Hearing Loss Prevention
Noise is one of the most common causes of hearing loss, and one of the most common occupational illnesses in the United States. A single shot from a shotgun, experienced at close range, may permanently damage your hearing in an instant. Repeated exposures to loud machinery may, over an extended period of time, present serious risks to human hearing.
- Ten million Americans have already suffered irreversible hearing damage from noise; thirty million are exposed to hazardous noise levels each day.
- The risk and harmful effects of noise on hearing are often underestimated because the damage takes place so gradually.
How to prevent hearing loss
Excessive noise exposure damages the delicate hair cells in the inner ear, not dissimilar to the effect of age on the ear. Hazardous noise exposures can occur on the job, but also in common recreational activities.
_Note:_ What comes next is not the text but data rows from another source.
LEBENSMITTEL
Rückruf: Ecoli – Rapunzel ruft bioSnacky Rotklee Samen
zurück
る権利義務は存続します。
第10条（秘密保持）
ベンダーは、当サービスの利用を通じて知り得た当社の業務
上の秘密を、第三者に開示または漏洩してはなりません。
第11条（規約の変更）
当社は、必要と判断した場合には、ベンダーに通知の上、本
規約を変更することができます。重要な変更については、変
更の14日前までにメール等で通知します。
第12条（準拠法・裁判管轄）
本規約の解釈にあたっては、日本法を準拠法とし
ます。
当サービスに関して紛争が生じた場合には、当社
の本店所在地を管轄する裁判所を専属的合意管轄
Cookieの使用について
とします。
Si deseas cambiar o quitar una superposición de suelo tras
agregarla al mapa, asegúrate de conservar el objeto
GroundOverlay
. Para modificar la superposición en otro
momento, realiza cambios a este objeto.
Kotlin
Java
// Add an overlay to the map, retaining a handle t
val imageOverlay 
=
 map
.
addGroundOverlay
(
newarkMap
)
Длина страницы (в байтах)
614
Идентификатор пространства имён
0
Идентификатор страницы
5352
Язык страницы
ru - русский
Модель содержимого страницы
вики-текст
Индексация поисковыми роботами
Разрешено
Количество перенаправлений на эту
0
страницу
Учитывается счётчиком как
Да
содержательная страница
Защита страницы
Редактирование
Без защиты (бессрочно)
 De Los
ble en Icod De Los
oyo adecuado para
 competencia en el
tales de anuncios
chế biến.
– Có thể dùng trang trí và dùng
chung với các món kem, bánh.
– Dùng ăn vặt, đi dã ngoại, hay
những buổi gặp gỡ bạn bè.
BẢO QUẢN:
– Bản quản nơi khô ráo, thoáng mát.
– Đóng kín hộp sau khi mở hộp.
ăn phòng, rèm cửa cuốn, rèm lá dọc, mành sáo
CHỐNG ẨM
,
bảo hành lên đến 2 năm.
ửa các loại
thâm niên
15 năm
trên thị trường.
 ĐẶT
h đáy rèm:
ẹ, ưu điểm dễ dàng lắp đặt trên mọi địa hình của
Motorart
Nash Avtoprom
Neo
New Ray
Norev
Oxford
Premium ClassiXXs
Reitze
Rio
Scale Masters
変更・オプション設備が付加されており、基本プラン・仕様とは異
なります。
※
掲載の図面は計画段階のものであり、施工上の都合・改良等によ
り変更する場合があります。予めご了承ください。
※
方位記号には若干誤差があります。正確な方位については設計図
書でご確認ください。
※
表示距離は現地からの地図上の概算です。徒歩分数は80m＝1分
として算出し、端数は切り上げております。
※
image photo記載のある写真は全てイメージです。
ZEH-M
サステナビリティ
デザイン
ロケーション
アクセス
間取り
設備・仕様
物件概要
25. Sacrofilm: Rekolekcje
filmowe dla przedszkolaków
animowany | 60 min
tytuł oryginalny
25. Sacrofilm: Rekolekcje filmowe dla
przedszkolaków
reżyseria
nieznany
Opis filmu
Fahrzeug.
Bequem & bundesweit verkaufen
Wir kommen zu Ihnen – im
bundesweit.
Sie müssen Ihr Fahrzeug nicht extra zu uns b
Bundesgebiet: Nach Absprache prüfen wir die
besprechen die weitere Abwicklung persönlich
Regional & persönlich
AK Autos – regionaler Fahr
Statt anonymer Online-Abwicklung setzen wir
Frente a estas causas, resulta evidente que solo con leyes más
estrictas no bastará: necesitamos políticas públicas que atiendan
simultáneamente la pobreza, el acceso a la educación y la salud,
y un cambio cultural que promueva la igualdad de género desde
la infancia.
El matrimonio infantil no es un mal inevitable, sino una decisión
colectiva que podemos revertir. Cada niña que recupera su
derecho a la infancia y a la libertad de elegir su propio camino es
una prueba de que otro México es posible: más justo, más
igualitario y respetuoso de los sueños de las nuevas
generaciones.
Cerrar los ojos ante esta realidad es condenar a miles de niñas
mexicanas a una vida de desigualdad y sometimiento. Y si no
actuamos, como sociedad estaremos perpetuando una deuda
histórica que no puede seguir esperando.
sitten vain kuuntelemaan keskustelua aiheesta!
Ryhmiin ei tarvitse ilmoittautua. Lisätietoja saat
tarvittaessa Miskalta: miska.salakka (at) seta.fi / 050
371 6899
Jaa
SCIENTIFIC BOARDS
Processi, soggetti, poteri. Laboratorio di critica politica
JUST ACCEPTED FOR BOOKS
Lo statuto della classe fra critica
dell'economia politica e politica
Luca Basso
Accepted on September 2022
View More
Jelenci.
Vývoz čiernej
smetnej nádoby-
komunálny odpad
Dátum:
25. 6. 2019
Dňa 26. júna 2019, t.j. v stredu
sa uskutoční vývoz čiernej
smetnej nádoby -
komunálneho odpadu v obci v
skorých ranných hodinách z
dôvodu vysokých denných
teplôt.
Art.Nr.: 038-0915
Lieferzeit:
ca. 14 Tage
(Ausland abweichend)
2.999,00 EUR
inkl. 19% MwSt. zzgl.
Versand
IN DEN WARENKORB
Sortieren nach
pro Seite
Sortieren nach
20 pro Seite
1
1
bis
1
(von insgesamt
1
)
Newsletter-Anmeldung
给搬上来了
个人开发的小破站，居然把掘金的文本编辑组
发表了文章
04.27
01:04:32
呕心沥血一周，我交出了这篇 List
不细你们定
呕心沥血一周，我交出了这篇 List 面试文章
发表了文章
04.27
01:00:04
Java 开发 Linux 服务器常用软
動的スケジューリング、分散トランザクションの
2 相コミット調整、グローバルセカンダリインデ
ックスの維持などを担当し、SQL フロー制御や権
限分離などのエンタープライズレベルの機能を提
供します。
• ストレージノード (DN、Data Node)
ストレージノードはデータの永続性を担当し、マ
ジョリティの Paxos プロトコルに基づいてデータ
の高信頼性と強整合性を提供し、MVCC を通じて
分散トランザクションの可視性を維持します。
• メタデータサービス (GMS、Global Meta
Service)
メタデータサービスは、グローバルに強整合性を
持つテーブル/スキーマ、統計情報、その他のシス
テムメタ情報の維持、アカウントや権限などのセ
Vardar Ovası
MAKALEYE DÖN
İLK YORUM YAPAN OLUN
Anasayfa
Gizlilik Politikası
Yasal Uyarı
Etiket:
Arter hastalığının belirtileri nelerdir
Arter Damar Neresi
Hearing loss prevention thus requires diligence and sensitivity to situations where hearing can be put at risk:
- Beware of recreational sources of hazardous noise like firearms, firecrackers, power tools, music concerts, dance clubs, NASCAR, sporting events, motorcycles, motorboats, snowmobiles, powerboats, and “boom cars”.
- The risk for hearing loss due to exposure to noise is especially high among factory and heavy industry workers, transportation workers, military personnel, construction workers, miners, farmers, firefighters, police officers, musicians, and entertainment industry professionals.
If you have to raise your voice to shout over the noise to be heard by someone within an arm’s length away, that noise could be a serious risk to your hearing. You can prevent hearing loss by removing yourself from situations where noise is excessive or by using earplugs to protect your ears.